I took a long sip of my drink. Or was it possible … was it possible that I was simply being duped? I had to look at it. Tracy Atkins’s alibi for the night that Helen was murdered was the guy who had gotten Helen pregnant. Gary’s alibi was a woman who was willing to sleep with him and who was an easy liar to boot. Should this tidy arrangement have been setting off alarm bells in my head? And then there was still Gloria. “Out with her friends” Gary had said, referring to the night that Helen was killed.

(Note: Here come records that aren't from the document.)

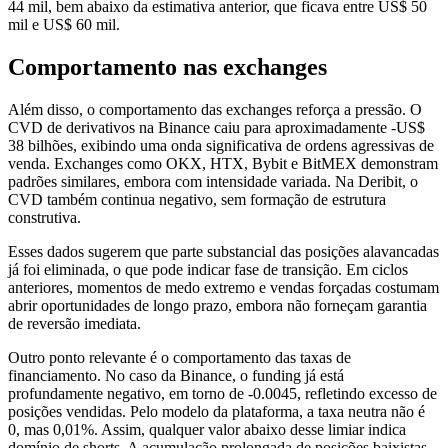
44 mil, bem abaixo da estimativa anterior, que ficava entre US$ 50
mil e US$ 60 mil.
Comportamento nas exchanges
Além disso, o comportamento das exchanges reforça a pressão. O
CVD de derivativos na Binance caiu para aproximadamente -US$
38 bilhões, exibindo uma onda significativa de ordens agressivas de
venda. Exchanges como OKX, HTX, Bybit e BitMEX demonstram
padrões similares, embora com intensidade variada. Na Deribit, o
CVD também continua negativo, sem formação de estrutura
construtiva.
Esses dados sugerem que parte substancial das posições alavancadas
já foi eliminada, o que pode indicar fase de transição. Em ciclos
anteriores, momentos de medo extremo e vendas forçadas costumam
abrir oportunidades de longo prazo, embora não forneçam garantia
de reversão imediata.
Outro ponto relevante é o comportamento das taxas de
financiamento. No caso da Binance, o funding já está
profundamente negativo, em torno de -0.0045, refletindo excesso de
posições vendidas. Pelo modelo da plataforma, a taxa neutra não é
0, mas 0,01%. Assim, qualquer valor abaixo desse limiar indica
domínio de shorts. A acumulação prolongada de posições baixistas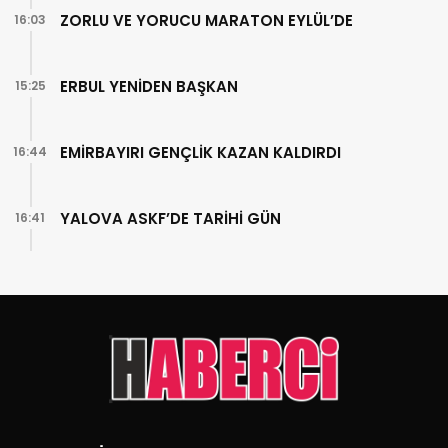
ZORLU VE YORUCU MARATON EYLÜL’DE
16:03
ERBUL YENİDEN BAŞKAN
15:25
EMİRBAYIRI GENÇLİK KAZAN KALDIRDI
16:44
YALOVA ASKF’DE TARİHİ GÜN
16:41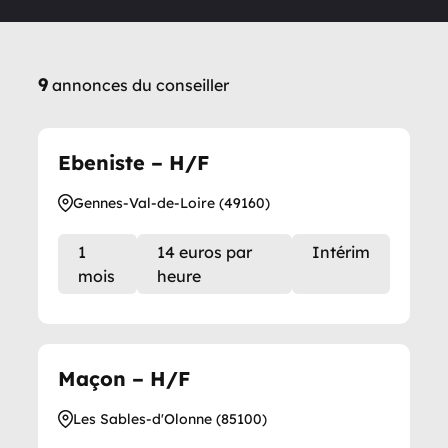
9
annonces du conseiller
Ebeniste – H/F
Gennes-Val-de-Loire (49160)
1
14 euros par
Intérim
mois
heure
Maçon – H/F
Les Sables-d'Olonne (85100)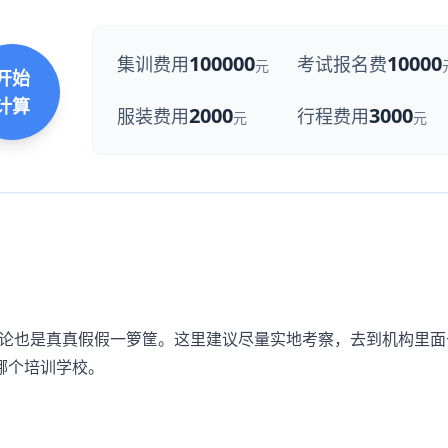
100000
10000
集训费用
考试报名费
元
开始
计算
2000
3000
服装费用
行程费用
元
元
论也是真真假假一箩筐。这里建议尽量实地考察，去到机构里面
哪个培训学校。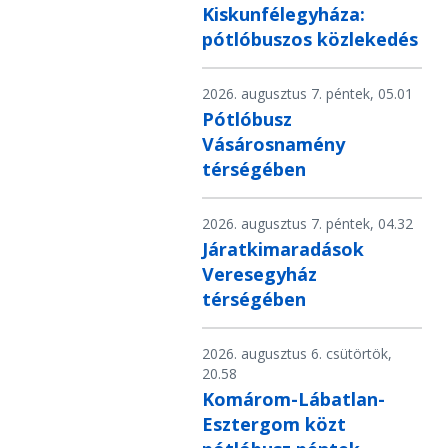
Kiskunfélegyháza:
pótlóbuszos közlekedés
2026. augusztus 7. péntek, 05.01
Pótlóbusz
Vásárosnamény
térségében
2026. augusztus 7. péntek, 04.32
Járatkimaradások
Veresegyház
térségében
2026. augusztus 6. csütörtök,
20.58
Komárom-Lábatlan-
Esztergom közt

A larger question grew right in front of me. What was I to make of Gary’s story about the night that Helen went psycho on him? By his account of it, something pretty severe would seem to have happened to Helen sometime around the night she allegedly jumped the big guy’s bones with such a combination of anger and desperation. Gary’s account of the evening certainly sounded to me like that of a person who had snapped. And Gary was right when he wondered aloud about the danger of Helen behaving this way with a total stranger. I thought about the waitress, Gail, and her account of Helen’s dustup at the bar a month before her murder. I had been tending to slap Terry Haden’s face—or even the face of the mystery boyfriend—onto Helen’s antagonist. But what if it really was a customer? What if Helen had gotten tangled up and gone nutso with some guy who had a few ballistic buttons of his own?

Bonnie was waiting for me at the Howard Johnson’s about a mile up York Road.

“Do you know what the capital of North Dakota is?” she asked as I squeezed into the booth. She had a hand pressed flat against the paper place mat in front of me.

“It’s pronounced ‘peer,’ ” I said.

“Ha! That’s the capital of
South
Dakota. The answer is Bismark. I tricked you. I knew you’d go for the weird answer.”

“Proud of yourself, aren’t you.”

“Damn straight.” She lifted her hand from the place mat. Yep. There it was. Pierre, South Dakota.

I ordered a coffee from the waitress. Bonnie and I both noted—grimly—the woman’s name tag. HELLO. I’M HELEN.

“What did you learn?” Bonnie asked, inching forward in her seat.

“This, that and nothing,” I said. I gave her the rundown of my talk with Gary. She listened as I gave my impressions. I told her that I believed him. Gary had crumbled so quickly on his one lie, that he had not been with Helen since the previous summer, that I really didn’t think he had lied about any of the rest of his story. Certainly he had been forthcoming about Tracy Atkins. Bonnie agreed with me that Gary didn’t sound like much of a suspect for Helen’s murder. She also agreed with me that Tracy Atkins was no George Washington when it came to telling the truth.

“Maybe she and Helen were rivals for Gary,” Bonnie offered. “I’m not saying that she killed Helen because of it. But maybe that’s why she didn’t mention it. Or why she’s pretending to be such a close friend of Helen’s.”

“Gail told me that Tracy and Helen were friends.”

“Gail is lagging behind things, Hitch. That girl doesn’t really know what she knows.”

“But Tracy Atkins does know more than she’s saying. I can tell. I just don’t know if we can pull it out of her.”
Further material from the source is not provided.